**To do:**
Your task is to copy the lines of the data below from the line holding "voor Toebehoren voor wandafvoeren" through the line holding "Reserveonderdelen voor Douchevloeren", inclusive, exactly and with nothing added.

Recorded data
------------------------------------------------------------------------

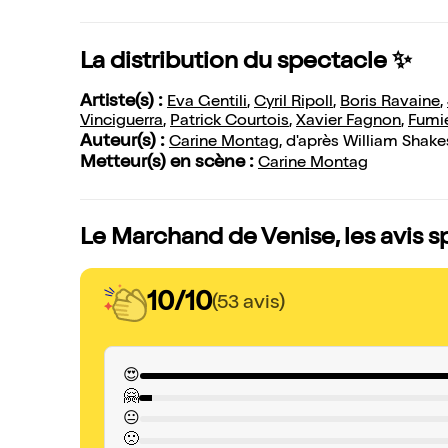
La distribution du spectacle ✨
Artiste(s) :
Eva Gentili
,
Cyril Ripoll
,
Boris Ravaine
,
Vinciguerra
,
Patrick Courtois
,
Xavier Fagnon
,
Fumie
Auteur(s) :
Carine Montag
, d'après William Shak
Metteur(s) en scène :
Carine Montag
Le Marchand de Venise, les avis 
10/10
(53 avis)
😍
🤗
😐
🙁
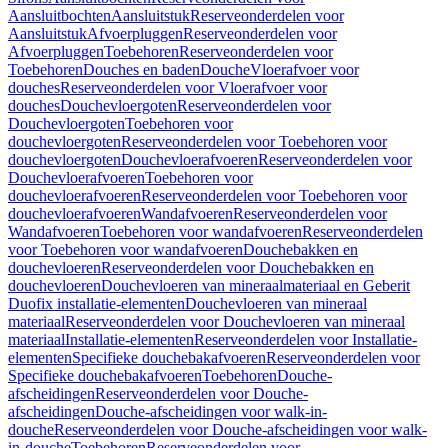
Aansluitbochten
Aansluitstuk
Reserveonderdelen voor
Aansluitstuk
Afvoerpluggen
Reserveonderdelen voor
Afvoerpluggen
Toebehoren
Reserveonderdelen voor
Toebehoren
Douches en baden
Douche
Vloerafvoer voor
douches
Reserveonderdelen voor Vloerafvoer voor
douches
Douchevloergoten
Reserveonderdelen voor
Douchevloergoten
Toebehoren voor
douchevloergoten
Reserveonderdelen voor Toebehoren voor
douchevloergoten
Douchevloerafvoeren
Reserveonderdelen voor
Douchevloerafvoeren
Toebehoren voor
douchevloerafvoeren
Reserveonderdelen voor Toebehoren voor
douchevloerafvoeren
Wandafvoeren
Reserveonderdelen voor
Wandafvoeren
Toebehoren voor wandafvoeren
Reserveonderdelen
voor Toebehoren voor wandafvoeren
Douchebakken en
douchevloeren
Reserveonderdelen voor Douchebakken en
douchevloeren
Douchevloeren van mineraalmateriaal en Geberit
Duofix installatie-elementen
Douchevloeren van mineraal
materiaal
Reserveonderdelen voor Douchevloeren van mineraal
materiaal
Installatie-elementen
Reserveonderdelen voor Installatie-
elementen
Specifieke douchebakafvoeren
Reserveonderdelen voor
Specifieke douchebakafvoeren
Toebehoren
Douche-
afscheidingen
Reserveonderdelen voor Douche-
afscheidingen
Douche-afscheidingen voor walk-in-
douche
Reserveonderdelen voor Douche-afscheidingen voor walk-
in-douche
Toebehoren
Reserveonderdelen voor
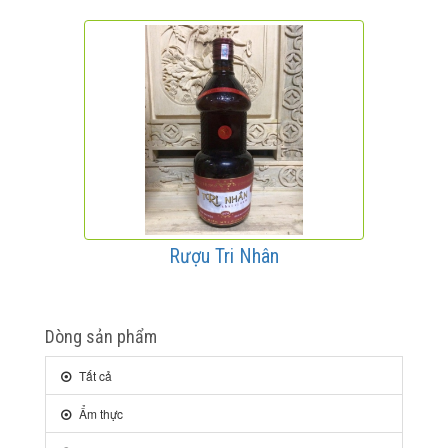
Rượu Tri Nhân
Dòng sản phẩm
Tất cả
Ẩm thực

------------------------------------------------------------------------

**Worked solution:**
voor Toebehoren voor wandafvoeren
Douchebakken en
douchevloeren
Reserveonderdelen voor Douchebakken en
douchevloeren
Douchevloeren van mineraalmateriaal en Geberit
Duofix installatie-elementen
Douchevloeren van mineraal
materiaal
Reserveonderdelen voor Douchevloeren van mineraal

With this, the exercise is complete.